Son zamanlar okuduğum bazı yazarların objektif görünümlü yazıları altında aldığım izlenimler genelde korkmuşluk, sahip olduklarını kaybetme endişesi, bilgisizlik, umursamazlık gibi sorunları barındırıyor. Kötü ve iyi ayrımını yapmamayı objektif olmak adı altında saklamak istiyorlar. Eğer tüm mantıki ve ahlaki prensipler çerçevesinden bir davranış ve fikir yanlış ise buna yanlış dememek objektiflik olamaz. Bilakis, subjektiflik olur.

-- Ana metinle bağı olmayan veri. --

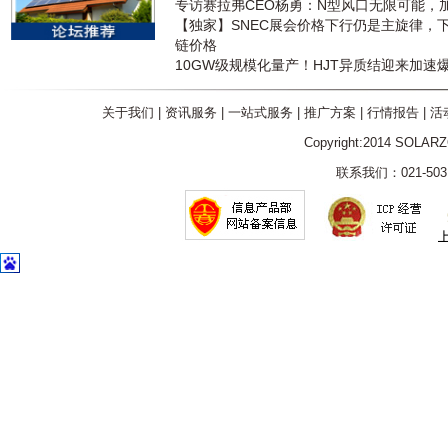
专访赛拉弗CEO杨勇：N型风口无限可能，
【独家】SNEC展会价格下行仍是主旋律，
链价格
10GW级规模化量产！HJT异质结迎来加速
关于我们
|
资讯服务
|
一站式服务
|
推广方案
|
行情报告
|
活
Copyright:2014 SOLAR
联系我们：021-5031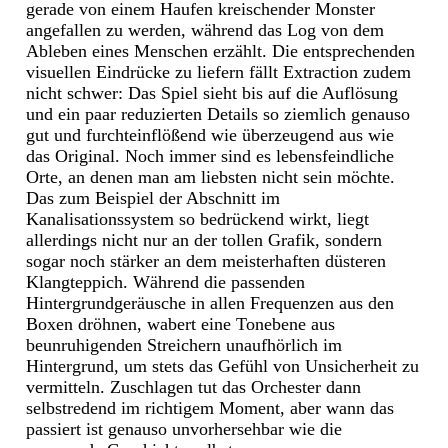
gerade von einem Haufen kreischender Monster
angefallen zu werden, während das Log von dem
Ableben eines Menschen erzählt. Die entsprechenden
visuellen Eindrücke zu liefern fällt Extraction zudem
nicht schwer: Das Spiel sieht bis auf die Auflösung
und ein paar reduzierten Details so ziemlich genauso
gut und furchteinflößend wie überzeugend aus wie
das Original. Noch immer sind es lebensfeindliche
Orte, an denen man am liebsten nicht sein möchte.
Das zum Beispiel der Abschnitt im
Kanalisationssystem so bedrückend wirkt, liegt
allerdings nicht nur an der tollen Grafik, sondern
sogar noch stärker an dem meisterhaften düsteren
Klangteppich. Während die passenden
Hintergrundgeräusche in allen Frequenzen aus den
Boxen dröhnen, wabert eine Tonebene aus
beunruhigenden Streichern unaufhörlich im
Hintergrund, um stets das Gefühl von Unsicherheit zu
vermitteln. Zuschlagen tut das Orchester dann
selbstredend im richtigem Moment, aber wann das
passiert ist genauso unvorhersehbar wie die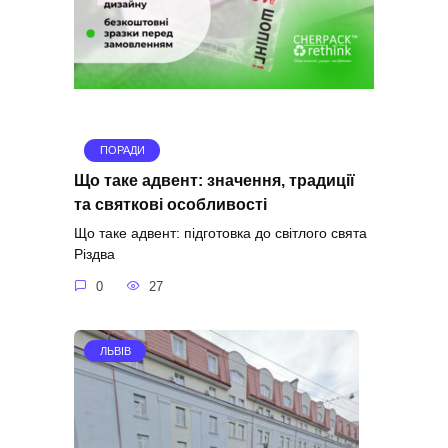
ПОРАДИ
Що таке адвент: значення, традиції
та святкові особливості
Що таке адвент: підготовка до світлого свята
Різдва
0
27
ЛЬВІВ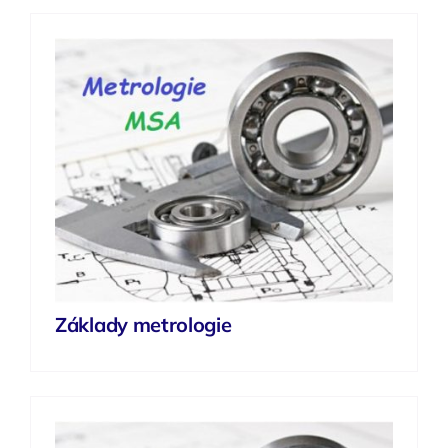
Základy metrologie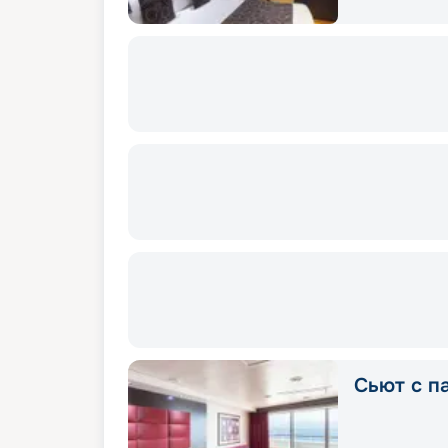
Сьют с п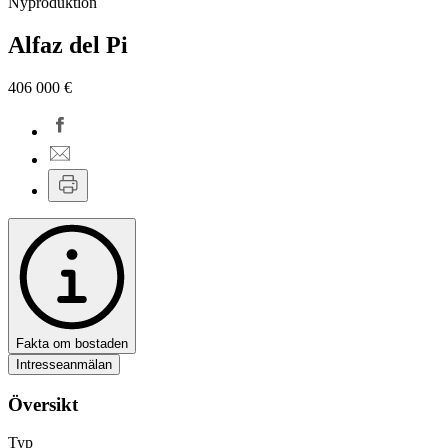
Nyproduktion
Alfaz del Pi
406 000 €
Fakta om bostaden
Intresseanmälan
Översikt
Typ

Bir ağaca ağaç demek yerine varlık demek ile onu genelleştirmek nasılsa, bir davranışı temel motifleriyle inceledikten sonra bir karara bağlamaktan kaçınmak objektif olmak ile açıklanamaz, belki bilgisizlik olur, belki korkmuşluk, ve belki de bu konu hakkında yazmaması gerektiği çıkarımı olur. Peki, bu şekilde sorunlar yaşayanların fikirleri de ne kadar değerlidir? Sağlam çalışan bir muhakemenin de üretilen fikir üzerinde ne denli önemli olduğunu görme şansımız oluyor.